With the line containing "Highlight left kidney." as the starting point, write out each line exactly through the final line of the listing, both ends included.

┄┄┄┄┄┄┄┄┄┄

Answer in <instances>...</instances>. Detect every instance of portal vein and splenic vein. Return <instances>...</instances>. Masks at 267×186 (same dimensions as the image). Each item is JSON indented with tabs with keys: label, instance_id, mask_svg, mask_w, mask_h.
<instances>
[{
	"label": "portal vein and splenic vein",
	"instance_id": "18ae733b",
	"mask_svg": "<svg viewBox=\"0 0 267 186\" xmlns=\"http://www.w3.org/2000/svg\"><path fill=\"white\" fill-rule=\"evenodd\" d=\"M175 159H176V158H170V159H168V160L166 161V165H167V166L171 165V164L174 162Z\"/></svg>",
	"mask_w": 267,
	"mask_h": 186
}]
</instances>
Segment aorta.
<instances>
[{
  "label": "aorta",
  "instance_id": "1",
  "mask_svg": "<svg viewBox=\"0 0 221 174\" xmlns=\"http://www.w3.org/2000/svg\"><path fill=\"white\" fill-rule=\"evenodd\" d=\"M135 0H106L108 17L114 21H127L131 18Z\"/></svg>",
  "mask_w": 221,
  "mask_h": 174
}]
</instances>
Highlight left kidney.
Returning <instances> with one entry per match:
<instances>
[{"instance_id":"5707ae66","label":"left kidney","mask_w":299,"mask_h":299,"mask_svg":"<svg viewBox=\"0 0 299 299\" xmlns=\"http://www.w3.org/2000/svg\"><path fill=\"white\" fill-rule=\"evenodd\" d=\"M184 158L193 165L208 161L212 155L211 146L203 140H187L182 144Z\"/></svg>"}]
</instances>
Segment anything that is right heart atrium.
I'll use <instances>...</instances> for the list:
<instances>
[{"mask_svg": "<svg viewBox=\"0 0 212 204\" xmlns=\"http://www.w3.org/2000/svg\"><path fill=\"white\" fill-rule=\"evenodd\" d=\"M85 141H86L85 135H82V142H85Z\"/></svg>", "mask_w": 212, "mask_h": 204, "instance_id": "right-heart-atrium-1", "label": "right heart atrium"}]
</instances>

┄┄┄┄┄┄┄┄┄┄

> **Result of this task**:
Highlight left kidney.
Returning <instances> with one entry per match:
<instances>
[{"instance_id":"5707ae66","label":"left kidney","mask_w":299,"mask_h":299,"mask_svg":"<svg viewBox=\"0 0 299 299\" xmlns=\"http://www.w3.org/2000/svg\"><path fill=\"white\" fill-rule=\"evenodd\" d=\"M184 158L193 165L208 161L212 155L211 146L203 140H187L182 144Z\"/></svg>"}]
</instances>
Segment anything that is right heart atrium.
I'll use <instances>...</instances> for the list:
<instances>
[{"mask_svg": "<svg viewBox=\"0 0 212 204\" xmlns=\"http://www.w3.org/2000/svg\"><path fill=\"white\" fill-rule=\"evenodd\" d=\"M85 141H86L85 135H82V142H85Z\"/></svg>", "mask_w": 212, "mask_h": 204, "instance_id": "right-heart-atrium-1", "label": "right heart atrium"}]
</instances>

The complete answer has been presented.